Amos briefed the Security Council Thursday on what she says is modest progress in getting help to civilians This includes evacuating more than 1,400 people from the city of Homs.
A brief "humanitarian pause" last week gave women, children, and old men a chance to get out.
Amos said the Homs agreement shows what can be done. But she said it cannot be a model because aid workers came under fire.
The Security Council is considering a draft resolution that, among other actions, condemns attacks on aid workers and expresses "grave alarm" over civilians it says are trapped by Syrian forces.
Russia, Syria's main ally, is threatening a veto, calling it too one-sided against the Syrian government.
Amos told reporters that a council resolution would be helpful, but one that does not lead to action on the ground would be almost useless.
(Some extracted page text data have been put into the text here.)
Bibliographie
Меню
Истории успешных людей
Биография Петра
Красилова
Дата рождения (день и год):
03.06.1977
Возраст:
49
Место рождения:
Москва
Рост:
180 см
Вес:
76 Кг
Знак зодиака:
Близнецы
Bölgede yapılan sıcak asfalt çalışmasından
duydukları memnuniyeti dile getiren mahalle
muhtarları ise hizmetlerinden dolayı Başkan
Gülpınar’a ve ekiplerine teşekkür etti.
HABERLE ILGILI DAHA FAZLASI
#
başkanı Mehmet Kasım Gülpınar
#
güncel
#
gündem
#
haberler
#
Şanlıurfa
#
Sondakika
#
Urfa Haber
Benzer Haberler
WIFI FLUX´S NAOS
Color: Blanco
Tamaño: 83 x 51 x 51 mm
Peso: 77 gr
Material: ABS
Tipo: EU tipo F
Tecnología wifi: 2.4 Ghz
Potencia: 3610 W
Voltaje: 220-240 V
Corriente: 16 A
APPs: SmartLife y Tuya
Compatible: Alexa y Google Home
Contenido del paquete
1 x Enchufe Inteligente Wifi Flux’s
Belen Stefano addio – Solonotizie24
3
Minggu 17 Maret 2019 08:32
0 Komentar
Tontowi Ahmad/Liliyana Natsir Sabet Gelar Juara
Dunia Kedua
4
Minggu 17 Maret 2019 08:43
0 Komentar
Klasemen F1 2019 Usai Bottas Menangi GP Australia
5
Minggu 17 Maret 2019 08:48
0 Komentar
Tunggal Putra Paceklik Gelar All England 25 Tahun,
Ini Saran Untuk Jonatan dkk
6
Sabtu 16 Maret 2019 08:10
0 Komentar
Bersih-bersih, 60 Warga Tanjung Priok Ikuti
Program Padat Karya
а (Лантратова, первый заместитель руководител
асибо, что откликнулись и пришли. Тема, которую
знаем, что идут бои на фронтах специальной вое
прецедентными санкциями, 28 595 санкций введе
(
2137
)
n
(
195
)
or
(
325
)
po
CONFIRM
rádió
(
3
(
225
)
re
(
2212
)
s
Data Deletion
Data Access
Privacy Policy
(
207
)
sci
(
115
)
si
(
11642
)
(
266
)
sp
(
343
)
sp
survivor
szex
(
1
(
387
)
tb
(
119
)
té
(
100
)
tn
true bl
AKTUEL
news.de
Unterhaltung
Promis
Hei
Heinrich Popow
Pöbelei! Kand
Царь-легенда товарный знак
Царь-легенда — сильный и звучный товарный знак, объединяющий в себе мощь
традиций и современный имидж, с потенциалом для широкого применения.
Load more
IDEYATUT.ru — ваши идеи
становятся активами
She said both sides in Syria's civil war are breaking international law by failing to protect civilians. Amos said three-million Syrians are stuck in hard to reach places and that their lives are hanging in the balance.
Earlier Thursday, international peace mediator Lakhdar Brahimi said Russia and the United States are promising to help break the deadlock in the Syrian peace talks.
Brahimi said with failure staring him in the face, Moscow and Washington have both kindly reaffirmed their support and promise to help unblock the peace process. He said until now, no one has made much progress.
Brahimi met in Geneva Thursday with Russian Deputy Foreign Minister Gennady Gatilov and U.S. Undersecretary of State Wendy Sherman.
The talks are now in their second round in Geneva. Brahimi has been meeting with representatives from the Syrian government and its opposition. He said he will leave no stone unturned if there's a possibility of moving forward.